Data for review:

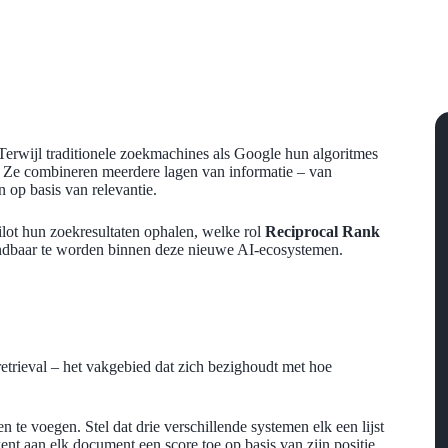
erwijl traditionele zoekmachines als Google hun algoritmes
r. Ze combineren meerdere lagen van informatie – van
 op basis van relevantie.
ot hun zoekresultaten ophalen, welke rol
Reciprocal Rank
vindbaar te worden binnen deze nieuwe AI-ecosystemen.
etrieval – het vakgebied dat zich bezighoudt met hoe
e voegen. Stel dat drie verschillende systemen elk een lijst
t aan elk document een score toe op basis van zijn positie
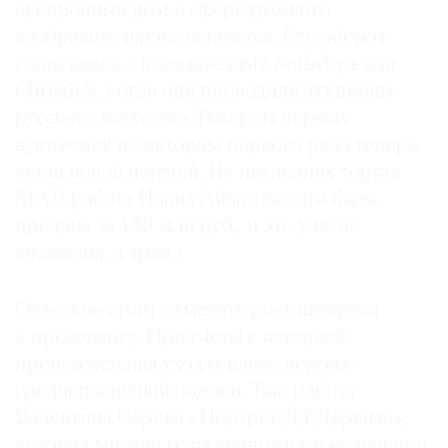
аукционный дом в сфере русского
изобразительного искусства. Его оборот
сопоставим с показателями Sotheby’s или
Christie’s, когда они проводили аукционы
русского искусства. Рекорды первых
аукционов по авторам первого ряда теперь
стали новой нормой. На последних торгах
МАД работа Ивана Айвазовского была
продана за 130 млн руб., и это уже не
аномалия, а тренд.
Отдельно стоит отметить рост интереса
к провенансу. Предметы с историей
происхождения уходят вдвое дороже
среднерыночной оценки. Так, работа
Валентина Серова «Портрет Д.Г.Дервиза»,
которая многие годы хранилась в коллекции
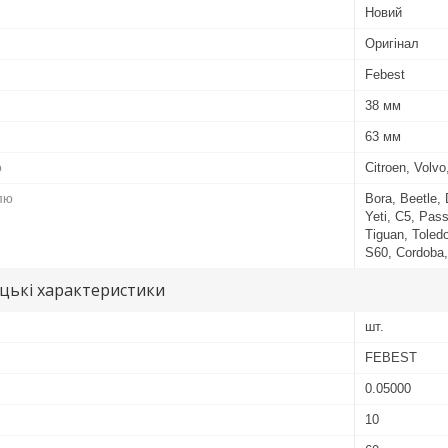
Новий
Оригінал
Febest
38 мм
63 мм
ю
Citroen, Volv
лю
Bora, Beetle,
Yeti, C5, Pass
Tiguan, Toledo
S60, Cordoba,
цькі характеристики
шт.
FEBEST
0.05000
10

Goal of the exercise: When you return the listing, keep each line exact and leave the pictures out.

Final answer:
erwijl traditionele zoekmachines als Google hun algoritmes
r. Ze combineren meerdere lagen van informatie – van
 op basis van relevantie.
ot hun zoekresultaten ophalen, welke rol
Reciprocal Rank
vindbaar te worden binnen deze nieuwe AI-ecosystemen.
etrieval – het vakgebied dat zich bezighoudt met hoe
e voegen. Stel dat drie verschillende systemen elk een lijst
t aan elk document een score toe op basis van zijn positie
аукционный дом в сфере русского
изобразительного искусства. Его оборот
сопоставим с показателями Sotheby’s или
Christie’s, когда они проводили аукционы
русского искусства. Рекорды первых
аукционов по авторам первого ряда теперь
стали новой нормой. На последних торгах
МАД работа Ивана Айвазовского была
продана за 130 млн руб., и это уже не
аномалия, а тренд.
Отдельно стоит отметить рост интереса
к провенансу. Предметы с историей
происхождения уходят вдвое дороже
среднерыночной оценки. Так, работа
Валентина Серова «Портрет Д.Г.Дервиза»,
которая многие годы хранилась в коллекции
Новий
Оригінал
Febest
38 мм
63 мм
ю
Citroen, Volv
лю
Bora, Beetle,
Yeti, C5, Pass
Tiguan, Toledo
S60, Cordoba,
цькі характеристики
шт.
FEBEST
0.05000
10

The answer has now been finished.